Film Breakdown | NBA Finals Game 1 – Golden State Warriors vs. Toronto Raptors
Showing High on Stephen Curry Pick & Rolls – 6 seconds
To ensure that Stephen Curry could not anchor the Warriors half court offense, as well as to force lesser talents into larger roles, Toronto decided to “show high” to the level of the screen in all ball screens.
Effectively, this momentarily placed 2 defenders on Curry, while the remaining 3 Toronto defenders guarded 4 Golden State players. This worked to Toronto’s benefit due to the lack of spacing and shooting, as 1 defender could often competently guard 2 non-shooters.
Gasol did a tremendous job in this defensive coverage throughout Game 1. He was thought to be a point of weakness for Toronto’s defense coming in to the series by many pundits, as he is a large 7 footer. However, he is quite agile and gets to spots early. Additionally, he has some of the most active and effectively used hands to make passes to the Weak Side more difficult.
Klay Thompson Pindowns vs. Toronto’s Bigs – 135 seconds
In the same vein as their coverage guarding Curry pick and rolls, Toronto appeared to want to put 2 defenders on the ball for every catch Klay Thompson made coming off of Pindowns.
However, due to poor execution, Thompson was able to spring free and get clean scoring opportunities.
Golden State’s Offensive Counters – 195 seconds
The Warriors ran the same – Delay Punch Slip – twice in the 2nd half to counter Toronto’s aggressive defensive coverage against them. By setting a “Split Cut” screen with Kevon looney (a non-shooter) for Thompson, Toronto was coerced into sending 2 defenders to Thompson. However, Golden State was ready for that and had Looney slip to the rim with minimal help available due to careful spacing.
By having Curry receive ball screens at half court, Toronto’s ability to “show high” and corral him with the screen defender becomes more difficult. Curry’s momentum is harder to contain and he can burst through this defensive coverage more easily.
Kawhi Leonard vs.

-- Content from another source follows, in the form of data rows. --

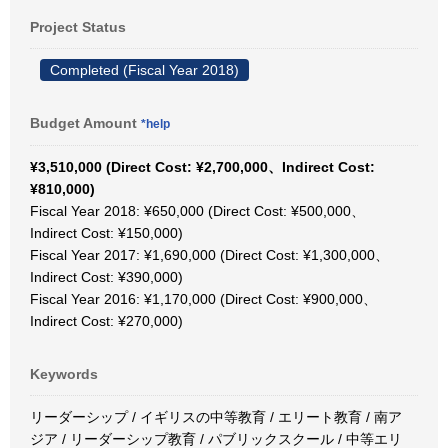
Project Status
Completed (Fiscal Year 2018)
Budget Amount
*help
¥3,510,000 (Direct Cost: ¥2,700,000、Indirect Cost:
¥810,000)
Fiscal Year 2018: ¥650,000 (Direct Cost: ¥500,000、
Indirect Cost: ¥150,000)
Fiscal Year 2017: ¥1,690,000 (Direct Cost: ¥1,300,000、
Indirect Cost: ¥390,000)
Fiscal Year 2016: ¥1,170,000 (Direct Cost: ¥900,000、
Indirect Cost: ¥270,000)
Keywords
リーダーシップ / イギリスの中等教育 / エリート教育 / 南ア
ジア / リーダーシップ教育 / パブリックスクール / 中等エリ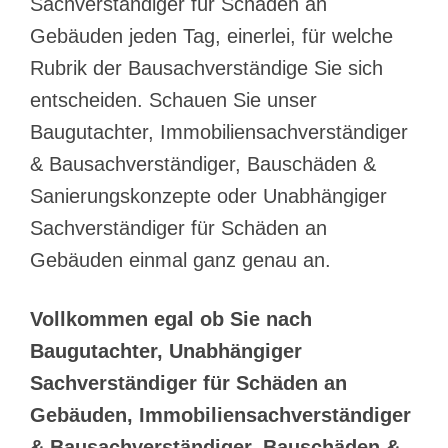
Sachverständiger für Schäden an
Gebäuden jeden Tag, einerlei, für welche
Rubrik der Bausachverständige Sie sich
entscheiden. Schauen Sie unser
Baugutachter, Immobiliensachverständiger
& Bausachverständiger, Bauschäden &
Sanierungskonzepte oder Unabhängiger
Sachverständiger für Schäden an
Gebäuden einmal ganz genau an.
Vollkommen egal ob Sie nach
Baugutachter, Unabhängiger
Sachverständiger für Schäden an
Gebäuden, Immobiliensachverständiger
& Bausachverständiger, Bauschäden &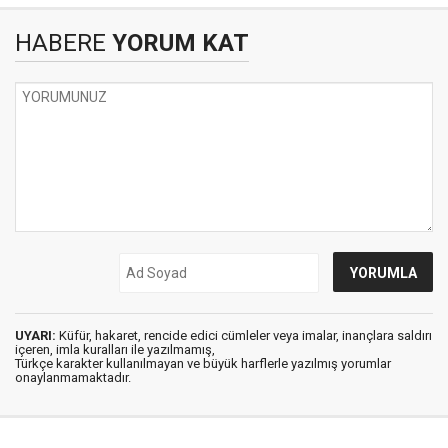
HABERE
YORUM KAT
UYARI:
Küfür, hakaret, rencide edici cümleler veya imalar, inançlara saldırı
içeren, imla kuralları ile yazılmamış,
Türkçe karakter kullanılmayan ve büyük harflerle yazılmış yorumlar
onaylanmamaktadır.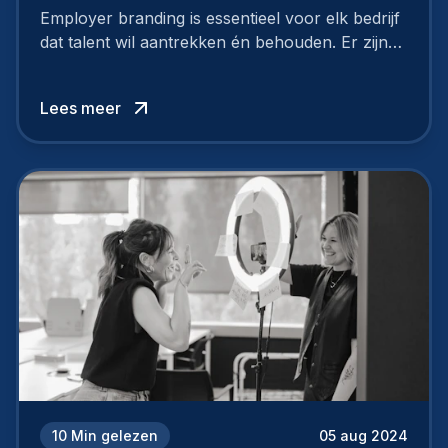
Employer branding is essentieel voor elk bedrijf
dat talent wil aantrekken én behouden. Er zijn
tal van goede redenen om een sterk merk als
werkgever uit te bouwen. Maar zoiets doe je
Lees meer
niet van vandaag op morgen. Hoe pak je dat
aan, starten met employer branding?
10
Min gelezen
05 aug 2024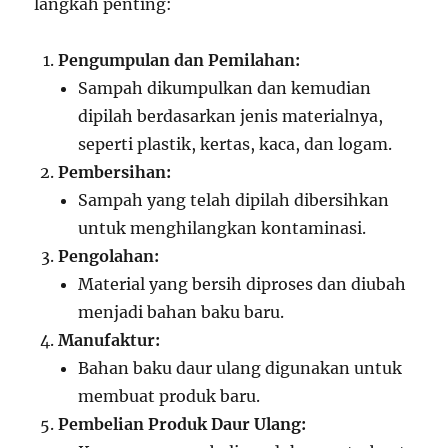
langkah penting:
Pengumpulan dan Pemilahan:
Sampah dikumpulkan dan kemudian
dipilah berdasarkan jenis materialnya,
seperti plastik, kertas, kaca, dan logam.
Pembersihan:
Sampah yang telah dipilah dibersihkan
untuk menghilangkan kontaminasi.
Pengolahan:
Material yang bersih diproses dan diubah
menjadi bahan baku baru.
Manufaktur:
Bahan baku daur ulang digunakan untuk
membuat produk baru.
Pembelian Produk Daur Ulang: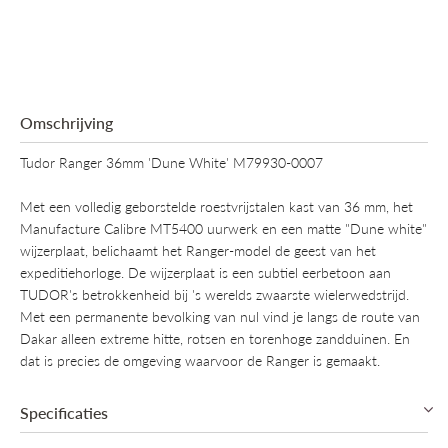
Omschrijving
Tudor Ranger 36mm 'Dune White' M79930-0007
Met een volledig geborstelde roestvrijstalen kast van 36 mm, het
Manufacture Calibre MT5400 uurwerk en een matte "Dune white"
wijzerplaat, belichaamt het Ranger-model de geest van het
expeditiehorloge. De wijzerplaat is een subtiel eerbetoon aan
TUDOR's betrokkenheid bij 's werelds zwaarste wielerwedstrijd.
Met een permanente bevolking van nul vind je langs de route van
Dakar alleen extreme hitte, rotsen en torenhoge zandduinen. En
dat is precies de omgeving waarvoor de Ranger is gemaakt.
Specificaties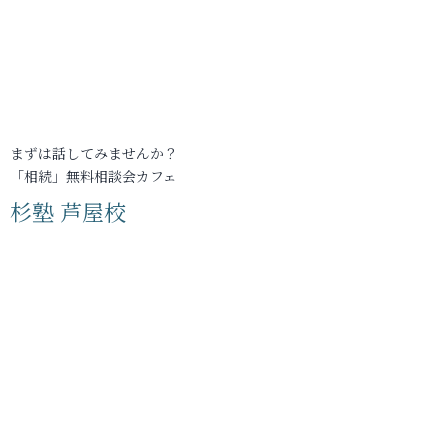
まずは話してみませんか？
「相続」無料相談会カフェ
杉塾 芦屋校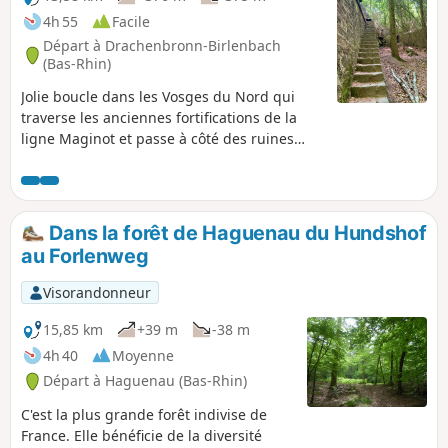
4h 55
Facile
Départ à Drachenbronn-Birlenbach
(Bas-Rhin)
Jolie boucle dans les Vosges du Nord qui
traverse les anciennes fortifications de la
ligne Maginot et passe à côté des ruines
d’une ancienne chapelle. ⚠️ 02/07/2026 :
Modification du point de départ au parking
du Chemin des Cîmes.
Dans la forêt de Haguenau du Hundshof
au Forlenweg
Visorandonneur
15,85 km
+39 m
-38 m
4h 40
Moyenne
Départ à Haguenau (Bas-Rhin)
C'est la plus grande forêt indivise de
France. Elle bénéficie de la diversité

Various Pick & Roll Coverages – 267 seconds
Switch to Blitz: Golden State introduced some trickery via defensive scheme late in the 4th quarter when they looked as though they were continuing to simply switch ball screens with Kawhi. However, after Kawhi retreated, sized up his mismatch, and drained time off the shot clock, the Warriors would eventually spring a trap and blitz Kawhi. With so little time left on the shot clock, it was difficult to take advantage of the unguarded players.
Showing to Screen Level: Just as Toronto did to force the ball out of Curry’s hands, so to did Golden State attempt to get the ball out of Kawhi’s hands in ball screens. However, Toronto has more off-ball shooting to execute on the advantage of unguarded players than Golden State.
Kawhi did not look nearly as comfortable or healthy as he did to end the Conference Finals, but he still was able to produce and hurt Golden State’s big men when they switched ball screens. A couple of pull up three-pointers and a healthy dose of drawn fouls buoyed his offensive productive in these scenarios.
Blitz: Earlier on in the game, Golden State went to a simpler coverage where they immediately blitzed Kawhi coming off of ball screens, instead of waiting until later in the clock as they did towards the late 4th quarter.
Loading Up vs. Kawhi Leonard’s Isolations – 463 seconds
When Kawhi isolated his defender on the Wing or the Low Block, with the remaining 4 Toronto players on the Weak Side of the floor, Golden State loaded up to the ball and brought an extra defender to the Strong Side.
As a result, Golden state felt they could defend the 4 Weak Side offensive players with 3 defenders in a tight and confined space.
Once again, this is a strategy to limit Kawhi’s individual offensive production and to test his passing.